Papua New Guinea: Australia complicit in corruption and repression

June 19, 2016
Student protesters shot by police. Port Moresby, June 8.

More than 20 students were injured at the University of Papua New Guinea (UPNG) in Port Moresby when police opened fire on students protesting against corruption on June 8. Several of those injured remain in a critical condition.

Students have been protesting and boycotting classes since May 2. The students were demanding the resignation of Prime Minister Peter O'Neill over corruption allegations and authoritarian moves to block investigation of the allegations.

The protests were triggered by the government and police command shutting down the National Fraud and Anti-Corruption Directorate (NFACD) in April. The NFACD was established after O'Neill came to power in controversial circumstances in 2011, promising to deal with PNG's endemic corruption.

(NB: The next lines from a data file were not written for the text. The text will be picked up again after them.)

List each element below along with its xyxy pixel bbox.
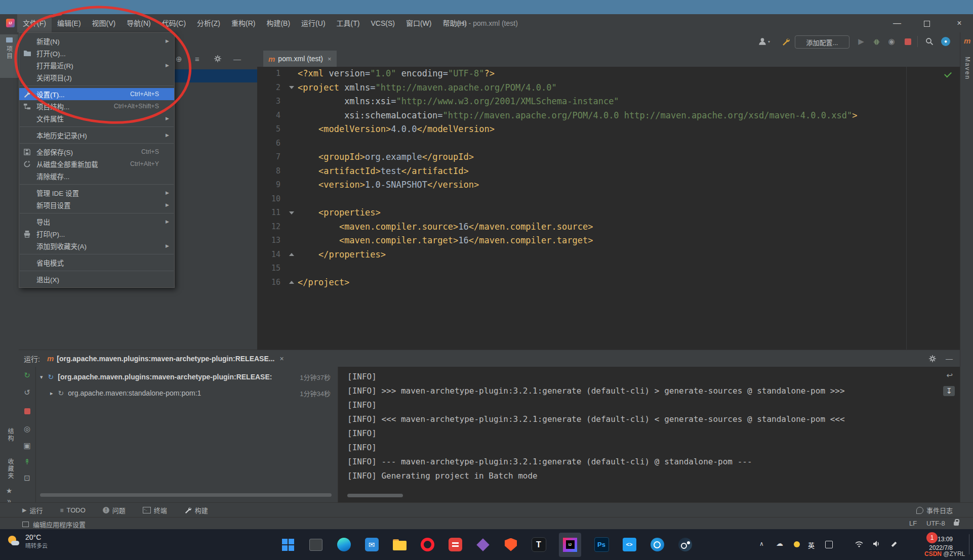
file-menu-item-18[interactable]: 导出▶: [19, 216, 174, 228]
red-app-icon[interactable]: [448, 537, 463, 552]
locate-file-icon[interactable]: ⊕: [176, 55, 182, 64]
code-line-6[interactable]: 6: [257, 137, 960, 151]
close-button[interactable]: ×: [946, 14, 973, 32]
code-line-12[interactable]: 12 <maven.compiler.source>16</maven.comp…: [257, 220, 960, 234]
file-menu-item-20[interactable]: 添加到收藏夹(A)▶: [19, 240, 174, 252]
code-line-11[interactable]: 11 <properties>: [257, 206, 960, 220]
tray-yellow-dot-icon[interactable]: [794, 541, 800, 547]
photoshop-icon[interactable]: Ps: [594, 537, 609, 552]
menubar-item-0[interactable]: 文件(F): [17, 14, 52, 32]
code-line-3[interactable]: 3 xmlns:xsi="http://www.w3.org/2001/XMLS…: [257, 95, 960, 109]
file-menu-item-16[interactable]: 新项目设置▶: [19, 199, 174, 211]
file-menu-item-3[interactable]: 关闭项目(J): [19, 71, 174, 83]
filter-icon[interactable]: ◎: [19, 424, 35, 434]
toolbar-wrench-button[interactable]: [780, 35, 792, 48]
minimize-button[interactable]: —: [885, 14, 909, 32]
tool-stripe-project-button[interactable]: 项目: [0, 34, 18, 78]
tool-stripe-structure-button[interactable]: 结构: [6, 428, 15, 442]
tool-window-button-构建[interactable]: 构建: [184, 505, 208, 515]
shield-app-icon[interactable]: [503, 537, 518, 552]
pen-icon[interactable]: [890, 541, 897, 550]
code-line-10[interactable]: 10: [257, 192, 960, 206]
menubar-item-9[interactable]: 工具(T): [331, 14, 366, 32]
ime-mode-icon[interactable]: [825, 541, 833, 548]
read-only-lock-icon[interactable]: [954, 522, 959, 526]
debug-button[interactable]: [871, 35, 882, 48]
run-settings-gear-icon[interactable]: [928, 355, 937, 363]
start-button[interactable]: [280, 537, 296, 552]
app-icon-dark[interactable]: [308, 537, 323, 552]
typora-icon[interactable]: T: [531, 537, 546, 552]
menubar-item-7[interactable]: 构建(B): [261, 14, 296, 32]
encoding-indicator[interactable]: UTF-8: [926, 520, 945, 527]
code-line-7[interactable]: 7 <groupId>org.example</groupId>: [257, 150, 960, 164]
search-everywhere-button[interactable]: [923, 35, 936, 48]
tool-window-button-终端[interactable]: >_终端: [143, 505, 167, 515]
run-tree-row[interactable]: ▸ ↻ org.apache.maven:standalone-pom:pom:…: [36, 386, 338, 400]
rerun-failed-icon[interactable]: ↺: [19, 388, 35, 397]
file-menu-item-15[interactable]: 管理 IDE 设置▶: [19, 187, 174, 199]
file-menu-item-9[interactable]: 本地历史记录(H)▶: [19, 129, 174, 141]
volume-icon[interactable]: [873, 540, 881, 549]
file-menu-item-11[interactable]: 全部保存(S)Ctrl+S: [19, 146, 174, 158]
run-tab-title[interactable]: [org.apache.maven.plugins:maven-archetyp…: [57, 355, 274, 363]
menubar-item-8[interactable]: 运行(U): [296, 14, 331, 32]
soft-wrap-icon[interactable]: ↩: [946, 371, 953, 380]
tool-window-button-TODO[interactable]: ≡TODO: [60, 506, 85, 514]
run-tree-row[interactable]: ▾ ↻ [org.apache.maven.plugins:maven-arch…: [36, 370, 338, 384]
gc-icon[interactable]: ↟: [19, 457, 35, 466]
scroll-to-end-icon[interactable]: ↧: [943, 386, 955, 396]
code-line-8[interactable]: 8 <artifactId>test</artifactId>: [257, 164, 960, 179]
tray-cloud-icon[interactable]: ☁: [776, 539, 783, 547]
edge-icon[interactable]: [336, 537, 351, 552]
run-tab-close-icon[interactable]: ×: [279, 355, 283, 363]
code-line-9[interactable]: 9 <version>1.0-SNAPSHOT</version>: [257, 178, 960, 192]
fold-marker-icon[interactable]: [286, 81, 298, 95]
code-line-15[interactable]: 15: [257, 262, 960, 276]
maven-icon[interactable]: m: [964, 36, 970, 45]
tool-stripe-maven-button[interactable]: Maven: [964, 57, 971, 80]
chevron-down-icon[interactable]: ▾: [40, 374, 43, 380]
stop-icon[interactable]: [19, 407, 35, 416]
blue-circle-app-icon[interactable]: [650, 537, 665, 552]
fold-marker-icon[interactable]: [286, 276, 298, 290]
mail-icon[interactable]: ✉: [364, 537, 379, 552]
file-menu-item-2[interactable]: 打开最近(R)▶: [19, 59, 174, 71]
code-line-2[interactable]: 2<project xmlns="http://maven.apache.org…: [257, 81, 960, 95]
stop-button[interactable]: [902, 35, 913, 48]
menubar-item-1[interactable]: 编辑(E): [52, 14, 87, 32]
code-line-4[interactable]: 4 xsi:schemaLocation="http://maven.apach…: [257, 109, 960, 123]
file-menu-item-0[interactable]: 新建(N)▶: [19, 35, 174, 47]
vscode-icon[interactable]: <>: [622, 537, 637, 552]
user-account-button[interactable]: ▾: [756, 35, 772, 48]
chevron-right-icon[interactable]: ▸: [50, 390, 53, 397]
file-menu-item-5[interactable]: 设置(T)...Ctrl+Alt+S: [19, 88, 174, 100]
panel-settings-button[interactable]: [214, 55, 222, 64]
rerun-icon[interactable]: ↻: [19, 371, 35, 380]
file-menu-item-19[interactable]: 打印(P)...: [19, 228, 174, 240]
file-menu-item-7[interactable]: 文件属性▶: [19, 112, 174, 124]
collaboration-button[interactable]: ●: [940, 35, 952, 48]
file-menu-item-13[interactable]: 清除缓存...: [19, 170, 174, 182]
code-line-1[interactable]: 1<?xml version="1.0" encoding="UTF-8"?>: [257, 67, 960, 81]
code-line-13[interactable]: 13 <maven.compiler.target>16</maven.comp…: [257, 234, 960, 248]
star-icon[interactable]: ★: [0, 487, 18, 495]
steam-icon[interactable]: [677, 537, 693, 552]
file-menu-item-6[interactable]: 项目结构...Ctrl+Alt+Shift+S: [19, 100, 174, 112]
weather-widget[interactable]: 20°C 晴转多云: [7, 533, 48, 549]
visual-studio-icon[interactable]: [475, 537, 491, 552]
intellij-idea-icon-active[interactable]: IJ: [559, 533, 581, 557]
run-button[interactable]: ▶: [856, 35, 867, 48]
coverage-button[interactable]: ◉: [886, 35, 897, 48]
collapse-all-icon[interactable]: ≡: [195, 55, 199, 63]
menubar-item-6[interactable]: 重构(R): [226, 14, 261, 32]
dump-threads-icon[interactable]: ▣: [19, 441, 35, 450]
hide-panel-icon[interactable]: —: [233, 55, 241, 63]
tab-pom-xml[interactable]: m pom.xml (test) ×: [263, 51, 337, 67]
red-ring-app-icon[interactable]: [420, 537, 435, 552]
tool-window-button-运行[interactable]: ▶运行: [22, 505, 43, 515]
menubar-item-3[interactable]: 导航(N): [121, 14, 156, 32]
wifi-icon[interactable]: [855, 540, 864, 549]
menubar-item-4[interactable]: 代码(C): [156, 14, 191, 32]
hide-run-panel-icon[interactable]: —: [946, 355, 953, 363]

However, in 2014 Chief Superintendent Matthew Damaru, director of the NFCAD, obtained an arrest warrant for the prime minister over allegations of laundering almost $30 million — “an offshoot of a much wider scam involving dozens of senior officials,” the ABC said on April 17.

O'Neill stalled the investigation through the courts for the next two years. However, matters came to a head in April when the NFACD arrested Attorney-General Ano Pala, Supreme Court judge Bernard Sakora and O'Neill's lawyer Tiffany Twivey Nonggorr.

On April 16, at the government's behest, PNG Police Commissioner Gari Baki suspended Damaru and two other senior NFACD officers.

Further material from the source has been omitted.